[Data entries]
☆ ☆ ☆ ☆ ☆ ☆ ☆

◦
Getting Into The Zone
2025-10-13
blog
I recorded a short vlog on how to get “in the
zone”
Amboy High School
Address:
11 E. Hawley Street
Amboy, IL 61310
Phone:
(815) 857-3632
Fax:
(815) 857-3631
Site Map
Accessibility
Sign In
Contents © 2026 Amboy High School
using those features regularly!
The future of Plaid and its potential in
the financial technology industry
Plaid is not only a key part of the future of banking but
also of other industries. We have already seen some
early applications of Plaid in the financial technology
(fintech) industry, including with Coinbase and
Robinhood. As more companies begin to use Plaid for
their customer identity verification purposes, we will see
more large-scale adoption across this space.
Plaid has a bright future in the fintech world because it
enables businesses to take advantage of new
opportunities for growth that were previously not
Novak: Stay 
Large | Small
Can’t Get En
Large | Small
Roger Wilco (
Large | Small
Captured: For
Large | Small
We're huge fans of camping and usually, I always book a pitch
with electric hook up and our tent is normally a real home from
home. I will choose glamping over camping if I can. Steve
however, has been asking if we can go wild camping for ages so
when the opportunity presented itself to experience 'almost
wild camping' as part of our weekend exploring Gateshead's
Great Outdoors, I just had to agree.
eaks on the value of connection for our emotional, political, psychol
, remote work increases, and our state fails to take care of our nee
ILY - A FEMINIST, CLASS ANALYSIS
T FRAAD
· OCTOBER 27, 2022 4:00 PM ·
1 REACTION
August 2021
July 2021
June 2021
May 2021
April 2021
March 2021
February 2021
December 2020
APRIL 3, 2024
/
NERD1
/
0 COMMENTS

☆ ☆ ☆ ☆ ☆ ☆ ☆

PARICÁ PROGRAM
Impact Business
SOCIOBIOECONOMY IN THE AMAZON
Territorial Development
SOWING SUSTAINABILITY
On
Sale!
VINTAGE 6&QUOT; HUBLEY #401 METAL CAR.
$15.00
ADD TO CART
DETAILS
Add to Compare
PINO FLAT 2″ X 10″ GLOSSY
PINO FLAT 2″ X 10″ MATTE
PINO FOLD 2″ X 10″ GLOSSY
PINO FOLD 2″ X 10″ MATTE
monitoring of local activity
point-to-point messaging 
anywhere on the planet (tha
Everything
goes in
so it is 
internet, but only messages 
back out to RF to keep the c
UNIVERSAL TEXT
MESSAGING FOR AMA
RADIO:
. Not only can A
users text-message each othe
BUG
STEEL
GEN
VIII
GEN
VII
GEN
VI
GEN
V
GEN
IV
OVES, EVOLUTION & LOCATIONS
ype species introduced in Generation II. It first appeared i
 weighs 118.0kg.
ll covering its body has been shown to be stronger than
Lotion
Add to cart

☆ ☆ ☆ ☆ ☆ ☆ ☆

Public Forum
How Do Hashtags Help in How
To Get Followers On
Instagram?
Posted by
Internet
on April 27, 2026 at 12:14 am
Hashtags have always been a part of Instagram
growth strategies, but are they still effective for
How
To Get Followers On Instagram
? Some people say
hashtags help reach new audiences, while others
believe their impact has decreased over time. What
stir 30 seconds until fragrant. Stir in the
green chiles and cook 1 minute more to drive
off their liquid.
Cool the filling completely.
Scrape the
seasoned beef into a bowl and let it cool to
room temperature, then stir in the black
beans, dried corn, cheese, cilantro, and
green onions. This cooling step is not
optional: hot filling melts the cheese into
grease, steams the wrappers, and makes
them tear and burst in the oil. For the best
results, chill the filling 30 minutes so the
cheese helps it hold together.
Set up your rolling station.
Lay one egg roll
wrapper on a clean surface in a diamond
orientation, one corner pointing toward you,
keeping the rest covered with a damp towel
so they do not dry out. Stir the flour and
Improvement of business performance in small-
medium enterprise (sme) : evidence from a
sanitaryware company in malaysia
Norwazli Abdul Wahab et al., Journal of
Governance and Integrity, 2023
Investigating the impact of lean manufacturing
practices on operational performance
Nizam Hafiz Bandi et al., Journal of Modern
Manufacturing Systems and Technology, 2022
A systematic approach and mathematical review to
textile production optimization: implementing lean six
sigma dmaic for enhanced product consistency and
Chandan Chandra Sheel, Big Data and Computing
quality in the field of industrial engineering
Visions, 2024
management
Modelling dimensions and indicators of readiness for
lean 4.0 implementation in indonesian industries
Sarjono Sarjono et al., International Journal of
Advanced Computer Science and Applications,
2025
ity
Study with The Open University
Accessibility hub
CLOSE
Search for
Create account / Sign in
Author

☆ ☆ ☆ ☆ ☆ ☆ ☆

### What to work on:
The lines above starting at the one that contains "seasoned beef into a bowl and let it cool to" and ending at the one that contains "so they do not dry out. Stir the flour and" must be transcribed exactly, and no other lines may appear.

### Task response:
seasoned beef into a bowl and let it cool to
room temperature, then stir in the black
beans, dried corn, cheese, cilantro, and
green onions. This cooling step is not
optional: hot filling melts the cheese into
grease, steams the wrappers, and makes
them tear and burst in the oil. For the best
results, chill the filling 30 minutes so the
cheese helps it hold together.
Set up your rolling station.
Lay one egg roll
wrapper on a clean surface in a diamond
orientation, one corner pointing toward you,
keeping the rest covered with a damp towel
so they do not dry out. Stir the flour and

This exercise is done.